At 9-3, the Pirates have matched their 2018 team for the most wins within the first 12 games. Not since 1992, when Jim Leyland piloted Barry Bonds and friends to a 10-2 start and a 96-win season that fell one ninth-inning rally short of a pennant, have they started the year better. In their burst of 21st-century competitiveness — three straight second-place finishes and Wild Card berths from 2013–15, with a high of 98 wins in the last of those years — they were 6-6 at this juncture each time.
Though they’re obviously not going to continue playing at a .750 clip and have benefited from winning close games — they’re 3-0 in extra innings, most notably — the Pirates do own the league’s second-largest run differential (+19, tied with the Cubs and trailing only the Braves’ +26). They’re about one win ahead of both their .651 Pythagenpat winning percentage (seventh in the majors) and their .709 BaseRuns wining percentage (second). They’ve been effective on both sides of the ball, scoring 5.75 runs per game (tied for fourth in the NL) while allowing 4.17 (first). That’s particularly surprising given that they ranked in the NL’s bottom five in both categories last year, with their 4.27 runs per game scored placing 13th and their 4.86 runs allowed 11th.
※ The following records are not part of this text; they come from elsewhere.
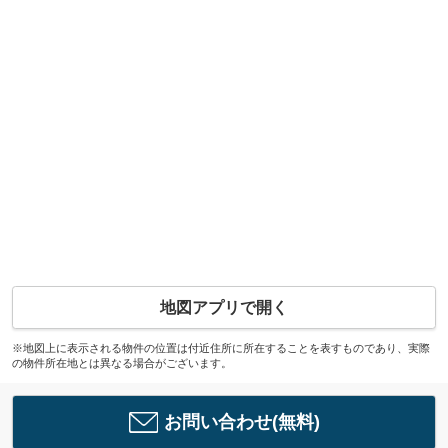
地図アプリで開く
※地図上に表示される物件の位置は付近住所に所在することを表すものであり、実際
の物件所在地とは異なる場合がございます。
お問い合わせ(無料)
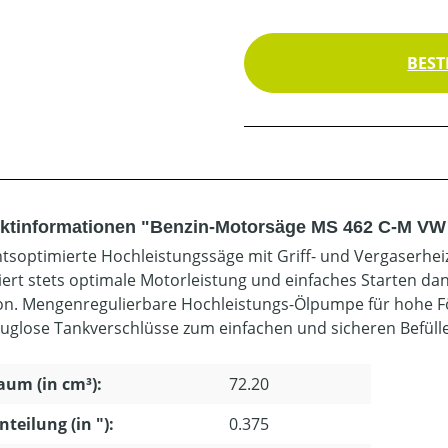
BEST
ktinformationen "Benzin-Motorsäge MS 462 C-M VW 
tsoptimierte Hochleistungssäge mit Griff- und Vergaserhe
iert stets optimale Motorleistung und einfaches Starten dan
on. Mengenregulierbare Hochleistungs-Ölpumpe für hohe För
uglose Tankverschlüsse zum einfachen und sicheren Befülle
um (in cm³):
72.20
nteilung (in "):
0.375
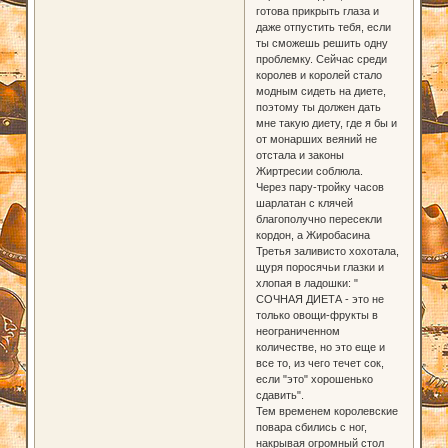
готова прикрыть глаза и
даже отпустить тебя, если
ты сможешь решить одну
проблемку. Сейчас среди
королев и королей стало
модным сидеть на диете,
поэтому ты должен дать
мне такую диету, где я бы и
от монарших веяний не
отстала и законы
Жиртресии соблюла.
Через пару-тройку часов
шарлатан с клячей
благополучно пересекли
кордон, а Жиробасина
Третья заливисто хохотала,
щуря поросячьи глазки и
хлопая в ладошки: "
СОЧНАЯ ДИЕТА - это не
только овощи-фрукты в
неограниченном
количестве, но это еще и
все то, из чего течет сок,
если "это" хорошенько
сдавить".
Тем временем королевские
повара сбились с ног,
накрывая огромный стол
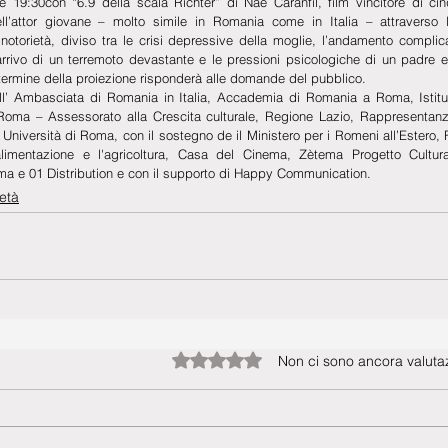
e 19:30con “6.9 della scala Richter” di Nae Caranfil, film vincitore di c
ll’attor giovane – molto simile in Romania come in Italia – attraverso le
 notorietà, diviso tra le crisi depressive della moglie, l’andamento complic
’arrivo di un terremoto devastante e le pressioni psicologiche di un padre eg
l termine della proiezione risponderà alle domande del pubblico.
all’ Ambasciata di Romania in Italia, Accademia di Romania a Roma, Istitu
Roma – Assessorato alla Crescita culturale, Regione Lazio, Rappresentan
- Università di Roma, con il sostegno de il Ministero per i Romeni all’Estero,
alimentazione e l'agricoltura, Casa del Cinema, Zètema Progetto Cultura
ma e 01 Distribution e con il supporto di Happy Communication.
età
Valutazione 0 stelle su 5.
Non ci sono ancora valutaz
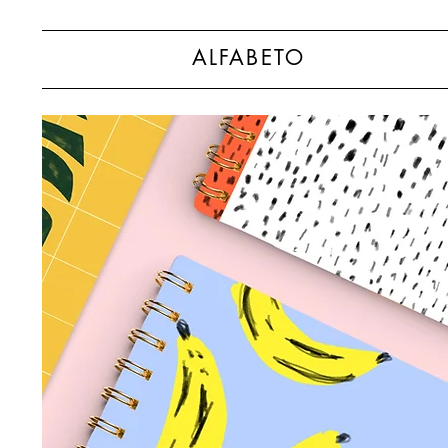
ALFABETO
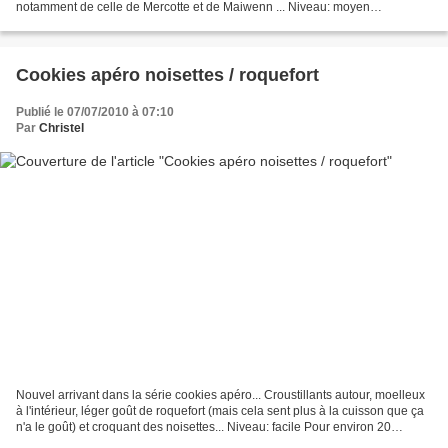
notamment de celle de Mercotte et de Maiwenn ... Niveau: moyen
Ingrédients: pâte à tarte ( Source...
Cookies apéro noisettes / roquefort
Publié le 07/07/2010 à 07:10
Par
Christel
Nouvel arrivant dans la série cookies apéro... Croustillants autour, moelleux
à l'intérieur, léger goût de roquefort (mais cela sent plus à la cuisson que ça
n'a le goût) et croquant des noisettes... Niveau: facile Pour environ 20
cookies Ingrédients:...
For starters, this is a very different rotation from last season, with the 28-year-old Keller, one of their two All-Stars, the only holdover from the beginning of last year and the lone standout on a unit that wound up ranked among the bottom third of the league in ERA (4.88), FIP (4.63) and WAR (6.9). None of Cherington’s moves to upgrade the unit — which ranked 26th in our preseason positional power rankings — were sexy. He added Pérez, a 33-year-old lefty, on a one-year, $8 million free agent deal, and traded for Bailey Falter, a 26-year-old lefty, last August and Gonzales, a 32-year-old lefty, in December. Keller didn’t pitch well in either of his first two starts of the season, allowing five runs (four earned) against both the Marlins and Nationals, but seemed to turn a corner on Monday, holding the Tigers to two runs in six innings while striking out nine.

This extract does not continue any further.